**TASK PROMPT:** Work out how many lines of the material below mention the word "your"; reply with the number only.

====================

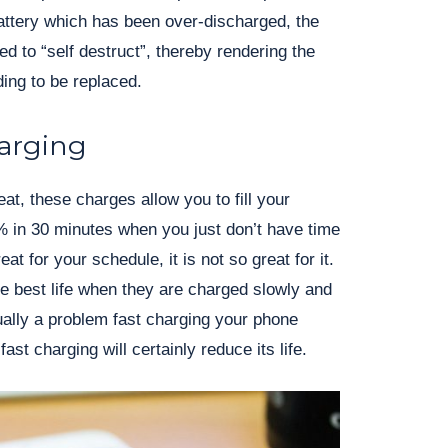
attery which has been over-discharged, the
ned to “self destruct”, thereby rendering the
ing to be replaced.
harging
at, these charges allow you to fill your
% in 30 minutes when you just don’t have time
eat for your schedule, it is not so great for it.
he best life when they are charged slowly and
sually a problem fast charging your phone
ast charging will certainly reduce its life.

====================

**ANSWER TO THIS EXERCISE:** 3